Sensitive Dependence of Global Climate to Continental Geometry

TL;DR

This study demonstrates that Earth's long-term climate variability is significantly influenced by the distribution and shape of continents, affecting weathering rates and carbon sequestration in ways not solely determined by tropical land area.

Contribution

It introduces a framework to analyze how continental geometry impacts global weathering and climate, revealing complex runoff patterns and sensitivities previously unstudied.

Findings

Global weathering rate depends on continent size and shape.

Runoff patterns are complex and sensitive to continental geometry.

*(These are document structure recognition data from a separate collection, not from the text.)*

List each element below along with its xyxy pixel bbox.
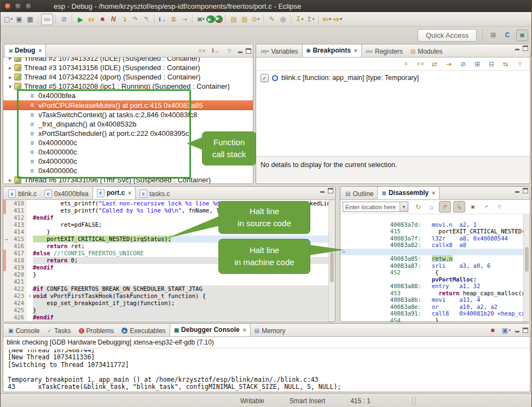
fold-marker-icon[interactable] bbox=[27, 236, 33, 243]
code-line[interactable]: 426 #endif bbox=[3, 314, 335, 321]
save-all-icon[interactable]: ▦▾ bbox=[25, 14, 36, 25]
fold-marker-icon[interactable] bbox=[27, 271, 33, 278]
disassembly-listing[interactable]: 40083a7d: movi.n a2, 1 415 portEXIT_CRIT… bbox=[340, 214, 530, 322]
separator[interactable]: ▾ bbox=[291, 14, 292, 24]
dropdown-caret-icon[interactable]: ▾ bbox=[212, 17, 214, 21]
fold-marker-icon[interactable] bbox=[27, 207, 33, 214]
fold-marker-icon[interactable] bbox=[27, 221, 33, 228]
code-line[interactable]: 421 bbox=[3, 278, 335, 285]
go-to-file-icon[interactable]: ⇥ bbox=[443, 59, 454, 69]
fold-marker-icon[interactable] bbox=[27, 293, 33, 300]
disassembly-scrollbar[interactable] bbox=[523, 214, 530, 322]
debug-tree-row[interactable]: ▸ Thread #2 1073413312 (IDLE) (Suspended… bbox=[3, 58, 253, 63]
tree-twisty-icon[interactable]: ▸ bbox=[7, 177, 14, 183]
separator[interactable]: ▾ bbox=[72, 14, 73, 24]
disassembly-row[interactable]: 420 } bbox=[340, 242, 530, 249]
tree-twisty-icon[interactable]: ▸ bbox=[7, 74, 14, 80]
skip-all-breakpoints-icon[interactable]: ⊘ bbox=[458, 59, 469, 69]
fold-marker-icon[interactable] bbox=[27, 300, 33, 307]
terminate-icon[interactable]: ■▾ bbox=[97, 14, 108, 25]
maximize-view-icon[interactable] bbox=[523, 45, 528, 51]
dropdown-caret-icon[interactable]: ▾ bbox=[220, 16, 222, 21]
editor-tab[interactable]: c tasks.c × bbox=[136, 188, 174, 199]
minimize-view-icon[interactable] bbox=[514, 188, 520, 193]
editor-tab[interactable]: c 0x4000bfea × bbox=[41, 188, 92, 199]
fold-marker-icon[interactable] bbox=[27, 243, 33, 250]
use-step-filters-icon[interactable]: ⇢▾ bbox=[179, 14, 190, 25]
tree-twisty-icon[interactable]: ▸ bbox=[7, 65, 14, 71]
editor-tab[interactable]: c blink.c × bbox=[4, 188, 41, 199]
view-menu-icon[interactable]: ▽ bbox=[494, 202, 505, 212]
dropdown-caret-icon[interactable]: ▾ bbox=[340, 17, 343, 21]
tab-close-icon[interactable]: × bbox=[354, 48, 357, 54]
debug-tree-row[interactable]: ≡ 0x4000000c bbox=[3, 166, 253, 175]
location-combo[interactable]: Enter location here ▼ bbox=[343, 202, 408, 212]
disconnect-icon[interactable]: N▾ bbox=[108, 14, 119, 25]
fold-marker-icon[interactable] bbox=[27, 257, 33, 264]
debug-tree-row[interactable]: ▾ Thread #5 1073410208 (ipc1 : Running) … bbox=[3, 82, 253, 91]
back-icon[interactable]: ⇦▾ bbox=[321, 14, 332, 25]
refresh-icon[interactable]: ↻ bbox=[413, 202, 424, 212]
fold-marker-icon[interactable] bbox=[27, 314, 33, 321]
home-icon[interactable]: ⌂ bbox=[426, 202, 437, 212]
debug-tree-row[interactable]: ▸ Thread #4 1073432224 (dport) (Suspende… bbox=[3, 72, 253, 82]
minimize-view-icon[interactable] bbox=[514, 45, 520, 51]
step-into-icon[interactable]: ↴▾ bbox=[119, 14, 130, 25]
disassembly-row[interactable]: 40083a82: callx8 a8 bbox=[340, 235, 530, 242]
dropdown-caret-icon[interactable]: ▾ bbox=[10, 17, 13, 21]
separator[interactable]: ▾ bbox=[225, 14, 226, 24]
expand-all-icon[interactable]: ⊞ bbox=[472, 59, 483, 69]
mark-occurrences-icon[interactable]: ✎▾ bbox=[267, 14, 277, 25]
search-icon[interactable]: ⊙▾ bbox=[250, 14, 261, 25]
disassembly-row[interactable]: 453 return heap_caps_malloc(xWantedSize bbox=[340, 283, 530, 290]
save-icon[interactable]: ▣▾ bbox=[14, 14, 25, 25]
code-line[interactable]: 424 esp_set_breakpoint_if_jtag(function)… bbox=[3, 300, 335, 307]
maximize-view-icon[interactable] bbox=[328, 188, 333, 193]
disassembly-row[interactable]: 40083a7f: l32r a8, 0x40080544 bbox=[340, 228, 530, 235]
editor-scrollbar[interactable] bbox=[328, 200, 335, 322]
show-debug-console-icon[interactable]: ≣▾ bbox=[168, 14, 179, 25]
disassembly-row[interactable]: 415 portEXIT_CRITICAL_NESTED(irqStatus) bbox=[340, 221, 530, 228]
dropdown-caret-icon[interactable]: ▾ bbox=[258, 17, 260, 21]
scrollbar-thumb[interactable] bbox=[525, 247, 529, 272]
binary-icon[interactable]: 010▾ bbox=[41, 14, 53, 25]
forward-icon[interactable]: ⇨▾ bbox=[332, 14, 343, 25]
toggle-annotations-icon[interactable]: ◎▾ bbox=[277, 14, 288, 25]
disassembly-row[interactable]: 454 } bbox=[340, 310, 530, 317]
fold-marker-icon[interactable] bbox=[27, 250, 33, 257]
disassembly-row[interactable]: or a2, a10, a10 bbox=[340, 317, 530, 323]
view-tab[interactable]: ▤ Outline × bbox=[342, 188, 377, 199]
step-over-icon[interactable]: ↷▾ bbox=[130, 14, 141, 25]
dropdown-caret-icon[interactable]: ▾ bbox=[203, 17, 205, 21]
tree-twisty-icon[interactable]: ▸ bbox=[7, 58, 14, 61]
window-minimize-icon[interactable] bbox=[15, 3, 21, 9]
view-tab[interactable]: ≣ Disassembly × bbox=[377, 186, 440, 199]
suspend-icon[interactable]: ▮▮▾ bbox=[86, 14, 97, 25]
display-selected-console-icon[interactable]: ▣▾ bbox=[501, 325, 512, 335]
disassembly-row[interactable]: 40083a91: call8 0x40081b20 <heap_caps_ma… bbox=[340, 303, 530, 311]
view-tab[interactable]: 1010 Registers × bbox=[362, 45, 407, 57]
fold-marker-icon[interactable] bbox=[27, 264, 33, 271]
combo-dropdown-icon[interactable]: ▼ bbox=[400, 202, 408, 211]
code-line[interactable]: 422 #if CONFIG_FREERTOS_BREAK_ON_SCHEDUL… bbox=[3, 285, 335, 293]
statusbar-grip[interactable] bbox=[412, 397, 415, 405]
collapse-all-icon[interactable]: ⊟ bbox=[486, 59, 497, 69]
debug-tree-row[interactable]: ▸ Thread #6 1073431096 (Tmr Svc) (Suspen… bbox=[3, 175, 253, 184]
disassembly-row[interactable]: 40083a87: srli a3, a0, 6 bbox=[340, 255, 530, 262]
view-tab[interactable]: ▤ Modules × bbox=[407, 45, 447, 57]
fold-marker-icon[interactable] bbox=[27, 307, 33, 314]
last-edit-location-icon[interactable]: ↧▾ bbox=[294, 14, 305, 25]
tab-close-icon[interactable]: × bbox=[38, 48, 42, 54]
terminate-icon[interactable]: ■▾ bbox=[487, 325, 498, 335]
tab-close-icon[interactable]: × bbox=[128, 190, 131, 196]
breakpoint-checkbox[interactable]: ✓ bbox=[261, 74, 269, 82]
instruction-stepping-icon[interactable]: i→▾ bbox=[157, 14, 168, 25]
dropdown-caret-icon[interactable]: ▾ bbox=[329, 17, 332, 21]
next-annotation-icon[interactable]: ↥▾ bbox=[305, 14, 316, 25]
remove-breakpoint-icon[interactable]: × bbox=[401, 59, 412, 69]
location-input[interactable]: Enter location here bbox=[343, 204, 400, 210]
debug-icon[interactable]: ж▾ bbox=[195, 14, 206, 25]
sync-selection-icon[interactable]: ↳ bbox=[453, 201, 465, 213]
open-perspective-icon[interactable]: ⊞ bbox=[488, 30, 499, 41]
open-project-icon[interactable]: ▤▾ bbox=[239, 14, 250, 25]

Continental latitude poorly predicts runoff and weathering effects.

Abstract

Over its multibillion-year history, the Earth has experienced a wide range of climates. The long-term climate is controlled by the atmospheric carbon dioxide concentration, which is regulated by marine sequestration through chemical weathering. This chemical weathering sink is strongly linked to the distribution and composition of the continents. However, the effect of continental distribution has never been studied within a general framework. Here we show that the global weathering rate is sensitive to the size and shape of the continents, but is not well explained by the amount of land in the tropics. We construct synthetic continental configurations and use an ensemble of global climate model simulations to isolate the expected effect of continental arrangement on weathering and carbon burial. Runoff patterns are complex, sensitive to detailed features of continental geometry, and poorly predicted by continental latitude. These results help explain the long-term variability and irregularity of Earth's climate.